“Berjalankah terus, meski ada rintangan.”
“Alon-alon, waton kelakon.” Biar lambat, asal tertunaikan. Kerap juga dimaknai, biar lambat, asal selamat. Inilah nasihat yang kerap kudengar sebagai keturunan orang Jawa Tengah. Nasihat yang kemudian rupanya menimbulkan kesalahpengertian yang fatal.
Kok fatal?
Ya. Sebab nasihat ini acapkali dimaknai sebagai penyebab banyak orang bergerak lambat, tak ingin bergegas, tak apa terlambat yang penting sampai di tujuan.
Benarkah demikian?
Rupanya tidak. Makna asli dari nasihat ini, ajar seorang sahabat, justru sebaliknya. Ia sungguh bukan nasihat tuk berleha-leha, berlambat-labat, bersantai-santai, yang penting sampai. Ini adalah filosofi kehidupan yang mengajarkan diri tuk selalu tangguh. Sebab makna aslinya adalah:
“Teruslah berjalan, meski ada rintangan.”
Tengoklah data tren. Mencermati serangkaian data beberapa tahun, misalnya, kita kan dihadapkan pada sebuah kecenderungan peningkatan, penurunan, atau pergerakan, yang mencerminkan sebuah tren. Namun meski tampak bergerak, data aslinya tak pernah benar-benar mulus serupa garis tren yang diciptakan dari hasil analisa data itu. Jika dilihat lebih jernih, akan selalu tampak bahwa data yang sebenarnya selalu naik atau turun dari garis imajiner tren yang disusun sang analis.
Simpulannya, kenyataan selalu penuh dengan kejutan. Kita hanya mampu memahami sebuah tren, setelah melaluinya. Sebab kala dihadapkan pada data yang nyata, yang sebenarnya, yang tampak di depan mata adalah kejadian demi kejadian yang tampak acak.
Ya, hidup adalah rangkaian ujian—dan karenanya rangkaian rintangan. Kita baru bisa diketahui maksud dan tujuan di baliknya, setelah melaluinya. Tapi bagaimana kita sanggup melewatinya, jika yang tampak di depan mata adalah kesulitan yang tak henti-hentinya?
Dengan memasang tujuan. Tujuan yang menginspirasi. Tujuan yang penuh makna. Tujuan yang menembus kehidupan dunia.
Lalu berjalanlah terus, menuju ke arahnya. Karena tiap rintangan itu unik nan baru, tentu banyak cara mengatasi yang diri ini belum tahu. Bagaimana kita tahu bahwa sesuatu yang baik menunggu di baliknya?

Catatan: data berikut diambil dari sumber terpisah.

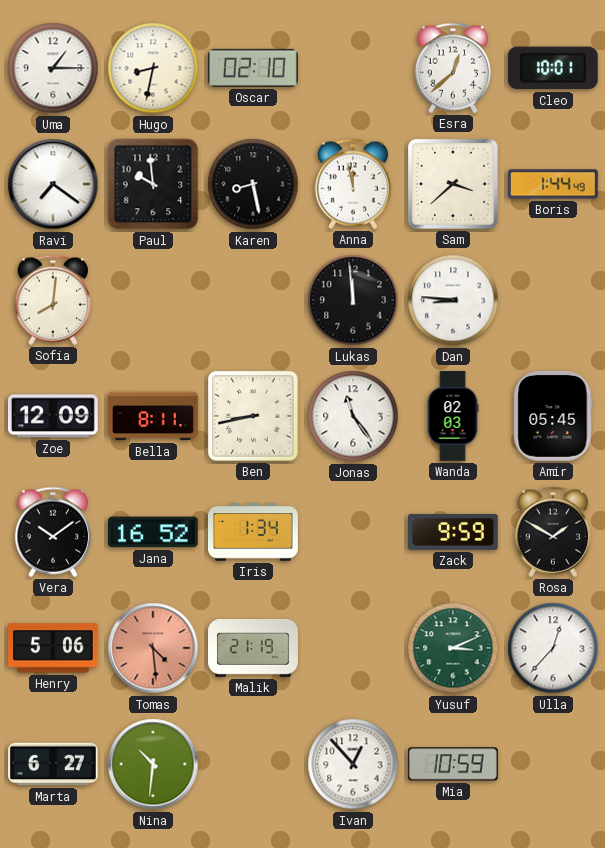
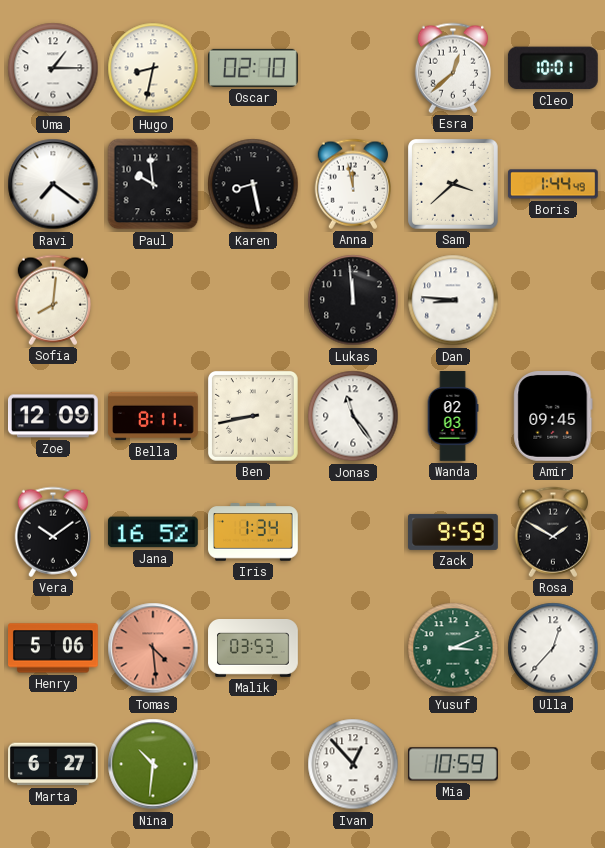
Amir: 05:45 -> 09:45
Malik: 21:19 -> 03:53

Dengan terus berjalan. “Pukulan yang tak mematikanmu, membuatmu lebih kuat,” demikian pepatah Arab. Jika usia ini masih tersisa, berarti masih ada tugas yang belum tertunaikan. Maka solusi atas tiap masalah pastilah masih pula tersedia. Jikapun tak ada, pasti pulalah kita telah dipanggil kembali olehNya.
Bisa jadi sesuatu itu tampak baik, namun sejatinya buruk. Bisa jadi sesuatu itu tampak buruk, namun sejatinya baik. Dari mana kita tahu?

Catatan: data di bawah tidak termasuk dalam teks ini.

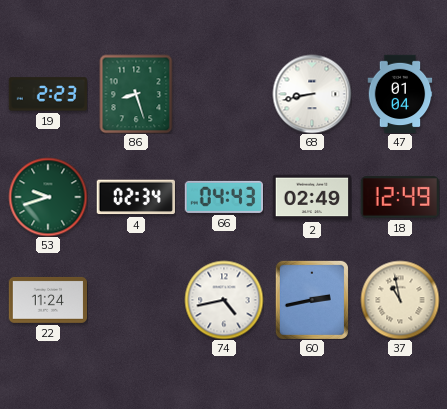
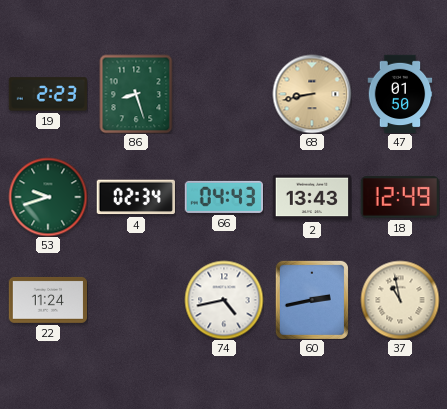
68 dial: white -> champagne
47: 01:04 -> 01:50
2: 02:49 -> 13:43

Dengan terus berjalan, meski ada rintangan.
“Kesimpulanku, kita ini memang hanya diperintahkan untuk istiqamah,” cerita seorang sahabat. “Sebab naik dan turunnya tak pernah bisa ditebak. Kadang yang dulu baik, tetiba menjadi buruk. Yang dulu tampak buruk, sekarang demikian bermanfaat.”
Lalu kita mesti memilih yang mana?
Jalan yang benar. Meski yang benar itu kadang babak belur diterjang kesulitan. Sebab kita memang tak pernah diminta pertanggungjawaban akan hasil. Hasil itu karunia dan rahasiaNya. Namun cara mendapatkan hasil, itulah yang kan ditanya kelak.
Maka teruslah berjalan, meski ada rintangan.
Rasanya sangat sakit kalau terus bertahan. Karena dalam perjuangan menuju impian saya. Sejatinya saya terus memaksa dan mendorong diri. Sekaranv sy sedang dalam fase lelah dan pikiran saya sudah sering meneriakkan kata lelah dan lelah. Sy pun sengaka mencari blog Pak Teddy untuk mendapat sugesti positif.
Sy sampai sengaja mencari nasihat. Karena memang sekarang perasaan berat ini begitu menyiksa pak.
“Pukulan tak mematikan” ini benar2 bikin sesak batin saya.
Sesak adalah tanda apa yang kita miliki sudah terlalu sempit, dan selayaknya diperluas.